HOW TO COMPLETE THIS TASK
Identify, in the records below, every line where the string "šalia" appears, and copy each such line.

#####

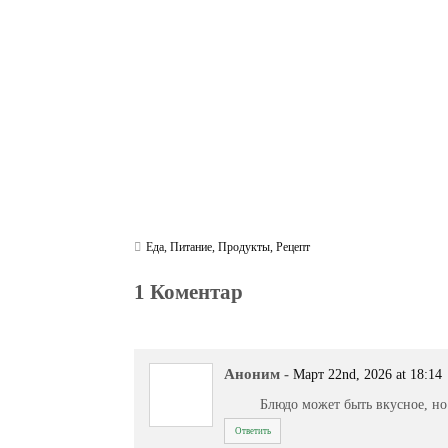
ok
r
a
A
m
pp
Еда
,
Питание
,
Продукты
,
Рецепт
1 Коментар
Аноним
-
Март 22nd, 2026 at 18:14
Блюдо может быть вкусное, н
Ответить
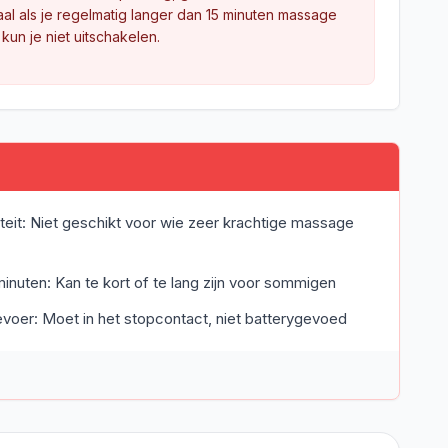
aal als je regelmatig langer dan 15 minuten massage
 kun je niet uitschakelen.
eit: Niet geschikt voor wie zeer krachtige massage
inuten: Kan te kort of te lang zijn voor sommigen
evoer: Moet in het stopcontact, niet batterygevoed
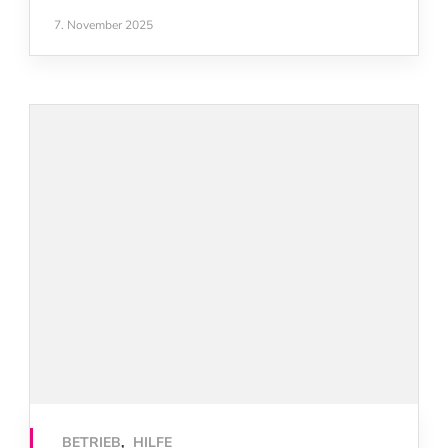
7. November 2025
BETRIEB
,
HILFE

#####

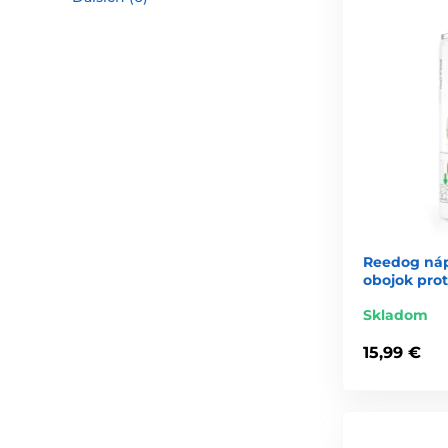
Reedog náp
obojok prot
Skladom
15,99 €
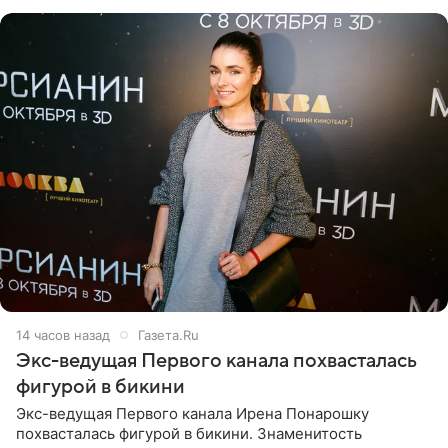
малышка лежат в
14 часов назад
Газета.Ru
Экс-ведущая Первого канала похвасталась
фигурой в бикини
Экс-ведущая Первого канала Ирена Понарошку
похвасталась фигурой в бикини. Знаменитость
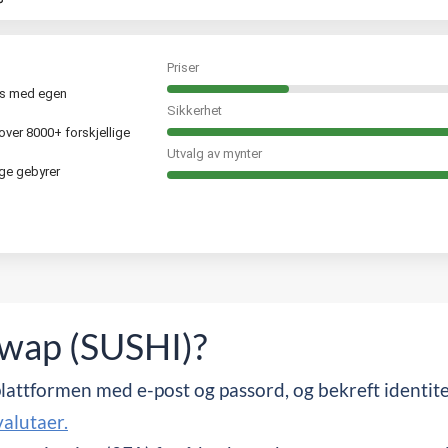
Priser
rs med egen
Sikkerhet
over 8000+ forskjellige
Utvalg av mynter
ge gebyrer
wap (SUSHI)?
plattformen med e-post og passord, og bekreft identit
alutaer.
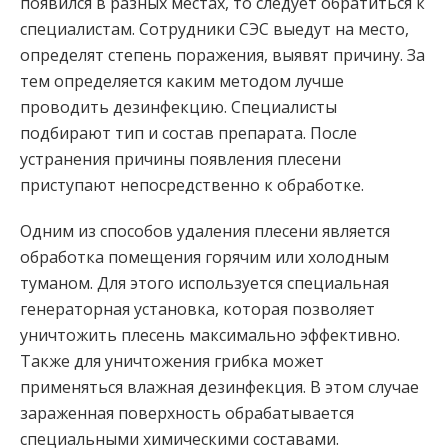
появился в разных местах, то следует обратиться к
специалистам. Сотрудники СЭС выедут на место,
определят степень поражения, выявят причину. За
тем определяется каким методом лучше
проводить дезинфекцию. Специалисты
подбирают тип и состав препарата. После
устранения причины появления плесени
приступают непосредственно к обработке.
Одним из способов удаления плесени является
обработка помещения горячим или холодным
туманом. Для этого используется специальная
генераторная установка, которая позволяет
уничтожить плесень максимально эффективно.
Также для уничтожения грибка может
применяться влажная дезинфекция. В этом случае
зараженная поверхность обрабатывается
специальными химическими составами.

#####

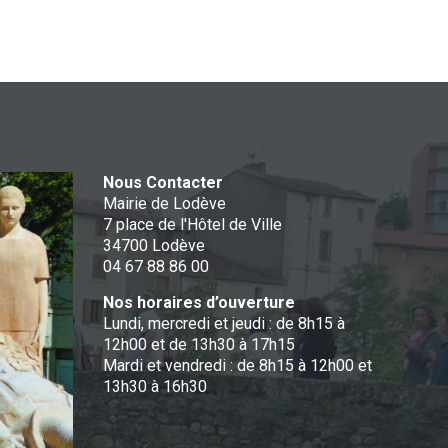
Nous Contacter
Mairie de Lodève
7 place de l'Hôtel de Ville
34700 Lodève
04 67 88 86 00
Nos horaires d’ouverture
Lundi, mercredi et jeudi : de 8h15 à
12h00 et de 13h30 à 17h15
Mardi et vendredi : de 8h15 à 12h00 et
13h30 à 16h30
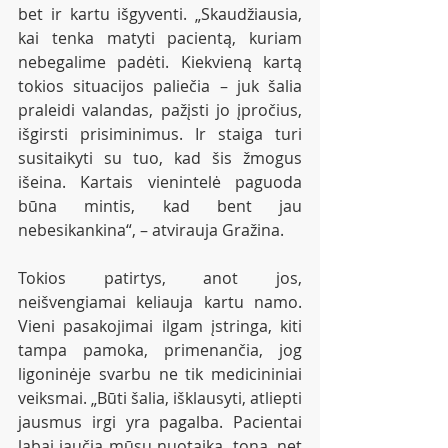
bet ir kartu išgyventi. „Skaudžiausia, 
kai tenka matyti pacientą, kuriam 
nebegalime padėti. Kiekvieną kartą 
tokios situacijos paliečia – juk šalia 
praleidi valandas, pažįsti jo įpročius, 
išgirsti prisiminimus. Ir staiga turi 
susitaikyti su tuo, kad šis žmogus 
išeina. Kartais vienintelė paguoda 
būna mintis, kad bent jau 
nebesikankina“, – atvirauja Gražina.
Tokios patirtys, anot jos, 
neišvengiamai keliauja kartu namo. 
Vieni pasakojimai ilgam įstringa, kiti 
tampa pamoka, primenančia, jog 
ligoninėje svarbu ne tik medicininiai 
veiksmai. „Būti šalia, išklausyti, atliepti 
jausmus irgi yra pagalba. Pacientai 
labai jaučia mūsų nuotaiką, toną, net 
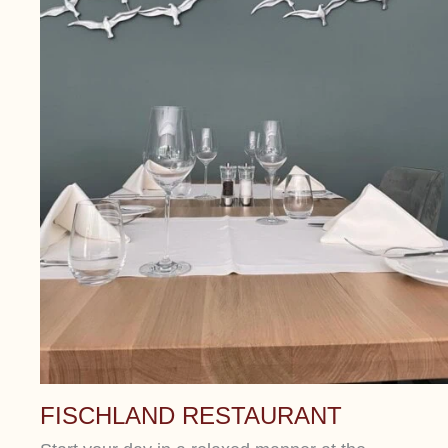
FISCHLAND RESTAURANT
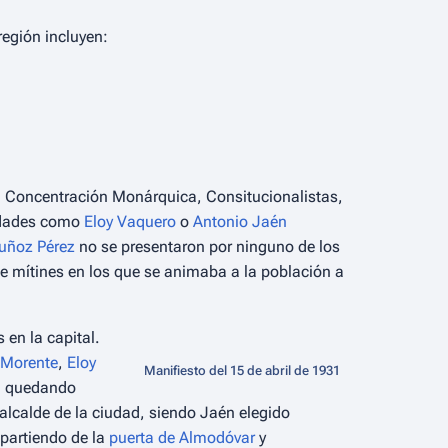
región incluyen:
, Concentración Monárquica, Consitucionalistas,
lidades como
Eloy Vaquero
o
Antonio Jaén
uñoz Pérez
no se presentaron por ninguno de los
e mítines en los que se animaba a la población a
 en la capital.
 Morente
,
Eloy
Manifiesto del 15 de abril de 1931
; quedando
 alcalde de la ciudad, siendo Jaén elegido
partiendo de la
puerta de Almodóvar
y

#####

ANSWER TO THIS EXERCISE
tokios situacijos paliečia – juk šalia 
veiksmai. „Būti šalia, išklausyti, atliepti 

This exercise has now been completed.